The first two chapters (in slightly altered form) of The Dead Shall Rise (then titled Everlasting), won first place in the Tennessee Writers Alliance Novel Competition in 2001, awarded at the Southern Festival of Books. Melanie’s short fiction has appeared in Appalachian Heritage, Still: The Journal (www.stilljournal.net), Trajectory, and the Knoxville Writers’ Guild anthology, Outscape: Writings on Fences and Frontiers. Her short story, “Celestial Images,” was a Judge’s Selection (as judged by Holly Goddard Jones) in the 2013 Literary Contests at Still. Melanie has also published poetry in The Sow’s Ear and contributed to the Encyclopedia of Folklore and Literature, edited by Brown and Rosenberg.

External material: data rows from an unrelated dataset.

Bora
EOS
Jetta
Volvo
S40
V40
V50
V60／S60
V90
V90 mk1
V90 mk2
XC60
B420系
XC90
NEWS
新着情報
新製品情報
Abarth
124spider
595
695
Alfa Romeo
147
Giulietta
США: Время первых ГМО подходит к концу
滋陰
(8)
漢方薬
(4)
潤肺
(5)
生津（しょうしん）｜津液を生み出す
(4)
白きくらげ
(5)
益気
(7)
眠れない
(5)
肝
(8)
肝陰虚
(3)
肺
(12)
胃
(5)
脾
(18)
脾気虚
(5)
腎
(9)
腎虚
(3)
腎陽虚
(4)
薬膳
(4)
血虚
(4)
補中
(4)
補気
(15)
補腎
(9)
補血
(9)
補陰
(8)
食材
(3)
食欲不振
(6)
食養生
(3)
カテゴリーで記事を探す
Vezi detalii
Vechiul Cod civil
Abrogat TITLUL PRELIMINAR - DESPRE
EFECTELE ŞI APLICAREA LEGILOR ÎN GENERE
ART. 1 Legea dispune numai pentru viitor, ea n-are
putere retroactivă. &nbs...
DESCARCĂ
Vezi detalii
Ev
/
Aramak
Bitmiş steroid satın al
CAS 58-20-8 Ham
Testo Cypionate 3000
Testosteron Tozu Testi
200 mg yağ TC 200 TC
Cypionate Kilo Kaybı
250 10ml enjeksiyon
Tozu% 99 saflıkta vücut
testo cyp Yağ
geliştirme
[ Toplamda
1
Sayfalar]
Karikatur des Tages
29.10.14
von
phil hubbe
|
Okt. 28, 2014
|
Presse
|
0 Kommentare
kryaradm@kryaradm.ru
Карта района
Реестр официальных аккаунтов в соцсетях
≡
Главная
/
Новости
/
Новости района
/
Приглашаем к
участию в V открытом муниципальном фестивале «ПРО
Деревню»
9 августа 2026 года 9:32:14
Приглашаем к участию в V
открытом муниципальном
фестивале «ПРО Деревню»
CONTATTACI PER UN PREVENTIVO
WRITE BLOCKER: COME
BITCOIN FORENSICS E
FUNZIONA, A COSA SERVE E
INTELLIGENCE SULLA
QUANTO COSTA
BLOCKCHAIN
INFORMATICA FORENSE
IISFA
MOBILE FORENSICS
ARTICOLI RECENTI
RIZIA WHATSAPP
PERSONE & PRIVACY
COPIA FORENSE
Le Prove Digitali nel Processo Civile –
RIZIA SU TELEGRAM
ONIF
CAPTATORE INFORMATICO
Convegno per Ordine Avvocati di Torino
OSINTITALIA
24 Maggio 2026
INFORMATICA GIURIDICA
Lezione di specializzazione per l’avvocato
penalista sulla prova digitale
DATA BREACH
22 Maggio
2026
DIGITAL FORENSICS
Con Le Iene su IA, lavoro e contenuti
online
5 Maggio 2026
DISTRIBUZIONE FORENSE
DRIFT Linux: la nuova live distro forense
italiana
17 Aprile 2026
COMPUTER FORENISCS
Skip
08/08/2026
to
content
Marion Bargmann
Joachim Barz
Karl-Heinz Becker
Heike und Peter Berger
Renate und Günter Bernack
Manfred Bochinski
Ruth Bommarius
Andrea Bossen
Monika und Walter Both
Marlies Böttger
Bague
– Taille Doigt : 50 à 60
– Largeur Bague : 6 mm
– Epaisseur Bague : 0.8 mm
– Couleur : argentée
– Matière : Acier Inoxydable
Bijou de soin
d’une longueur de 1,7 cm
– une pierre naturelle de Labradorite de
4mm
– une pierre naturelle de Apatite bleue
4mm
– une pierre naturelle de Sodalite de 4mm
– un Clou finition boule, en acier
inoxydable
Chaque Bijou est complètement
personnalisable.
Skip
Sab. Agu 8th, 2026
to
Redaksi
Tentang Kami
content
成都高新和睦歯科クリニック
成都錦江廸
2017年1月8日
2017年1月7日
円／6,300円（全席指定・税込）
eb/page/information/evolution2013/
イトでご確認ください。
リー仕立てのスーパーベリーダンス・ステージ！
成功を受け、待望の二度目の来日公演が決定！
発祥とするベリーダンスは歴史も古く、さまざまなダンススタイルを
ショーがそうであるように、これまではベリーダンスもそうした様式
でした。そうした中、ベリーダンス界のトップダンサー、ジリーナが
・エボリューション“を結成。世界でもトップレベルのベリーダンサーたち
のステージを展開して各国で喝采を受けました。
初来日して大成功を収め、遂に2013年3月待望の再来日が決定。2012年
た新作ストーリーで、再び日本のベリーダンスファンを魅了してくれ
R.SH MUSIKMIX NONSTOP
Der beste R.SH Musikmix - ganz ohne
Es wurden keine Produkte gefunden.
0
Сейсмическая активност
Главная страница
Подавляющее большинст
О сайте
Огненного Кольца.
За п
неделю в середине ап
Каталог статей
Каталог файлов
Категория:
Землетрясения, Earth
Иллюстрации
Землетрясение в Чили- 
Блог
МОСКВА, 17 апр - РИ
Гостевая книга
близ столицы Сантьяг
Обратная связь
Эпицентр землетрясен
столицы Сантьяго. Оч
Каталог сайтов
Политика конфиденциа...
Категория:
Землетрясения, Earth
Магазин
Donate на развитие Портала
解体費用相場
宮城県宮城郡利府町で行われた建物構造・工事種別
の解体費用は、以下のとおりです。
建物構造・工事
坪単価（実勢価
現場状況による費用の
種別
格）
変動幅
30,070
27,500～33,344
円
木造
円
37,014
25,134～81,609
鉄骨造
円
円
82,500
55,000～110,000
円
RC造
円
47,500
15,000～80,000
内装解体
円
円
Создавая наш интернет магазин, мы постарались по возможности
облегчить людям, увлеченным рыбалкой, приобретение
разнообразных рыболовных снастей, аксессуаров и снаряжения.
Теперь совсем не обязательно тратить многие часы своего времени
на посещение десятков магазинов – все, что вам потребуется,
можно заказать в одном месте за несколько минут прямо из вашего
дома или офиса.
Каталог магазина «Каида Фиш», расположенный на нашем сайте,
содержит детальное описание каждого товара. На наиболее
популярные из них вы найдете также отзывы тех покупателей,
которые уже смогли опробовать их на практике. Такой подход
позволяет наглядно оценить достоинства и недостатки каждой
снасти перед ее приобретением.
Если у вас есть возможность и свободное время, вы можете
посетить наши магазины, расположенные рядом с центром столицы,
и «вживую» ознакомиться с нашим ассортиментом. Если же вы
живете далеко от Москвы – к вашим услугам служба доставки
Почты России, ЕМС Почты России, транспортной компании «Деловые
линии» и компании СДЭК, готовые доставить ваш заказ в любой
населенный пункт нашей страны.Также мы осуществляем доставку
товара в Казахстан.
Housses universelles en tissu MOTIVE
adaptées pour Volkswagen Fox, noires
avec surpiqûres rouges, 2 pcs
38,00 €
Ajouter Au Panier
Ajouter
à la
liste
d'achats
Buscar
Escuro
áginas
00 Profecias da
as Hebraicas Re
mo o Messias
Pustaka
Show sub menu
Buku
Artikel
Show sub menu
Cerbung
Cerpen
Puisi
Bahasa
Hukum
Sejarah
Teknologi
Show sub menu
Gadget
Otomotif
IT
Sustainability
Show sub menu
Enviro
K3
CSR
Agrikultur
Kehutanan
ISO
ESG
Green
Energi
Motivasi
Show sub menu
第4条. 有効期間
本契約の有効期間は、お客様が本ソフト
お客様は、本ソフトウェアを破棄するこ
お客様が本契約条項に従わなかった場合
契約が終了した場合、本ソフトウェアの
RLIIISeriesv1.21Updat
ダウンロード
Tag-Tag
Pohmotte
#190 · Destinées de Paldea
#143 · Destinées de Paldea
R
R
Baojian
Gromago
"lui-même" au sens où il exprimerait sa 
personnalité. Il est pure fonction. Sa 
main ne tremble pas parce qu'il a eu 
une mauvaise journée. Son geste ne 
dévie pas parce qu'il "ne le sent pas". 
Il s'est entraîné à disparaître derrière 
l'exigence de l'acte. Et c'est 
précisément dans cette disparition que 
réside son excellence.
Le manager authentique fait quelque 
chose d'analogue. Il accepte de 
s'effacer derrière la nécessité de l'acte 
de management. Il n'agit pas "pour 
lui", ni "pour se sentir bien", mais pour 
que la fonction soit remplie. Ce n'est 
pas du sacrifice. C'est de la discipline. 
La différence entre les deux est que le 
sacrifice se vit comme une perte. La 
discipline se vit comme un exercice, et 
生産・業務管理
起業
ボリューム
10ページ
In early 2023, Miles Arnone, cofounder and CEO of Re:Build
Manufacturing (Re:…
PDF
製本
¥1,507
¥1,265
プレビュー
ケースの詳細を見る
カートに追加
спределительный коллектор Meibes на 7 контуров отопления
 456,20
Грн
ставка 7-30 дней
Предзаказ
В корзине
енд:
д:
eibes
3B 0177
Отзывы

Melanie holds a BA in English from the University of North Carolina at Chapel Hill and an MA in English from Indiana University at Bloomington. An avid reader and music lover, she currently lives in Maryville, Tennessee, in the foothills of the Smoky Mountains.
Melanie K. Hutsell’s debut novel, The Dead Shall Rise, uses magical realism and the earthy authenticity of Appalachia to create its modern folktale world, both beautiful and baleful. It is set in the mountain village of Beulah Creek, whose ordinary inhabitants are unsettled by the arrival of a stranger seeking shelter from a mysterious past. The woman, who calls herself Malathy Joan, moves into the haunted Greenberry place. Though she attracts friends and admirers as she tries to heal the atmosphere of deceit and disaster in the abandoned house, the spirits of its dead cannot rest and tragedy once more threatens to change Beulah Creek forever.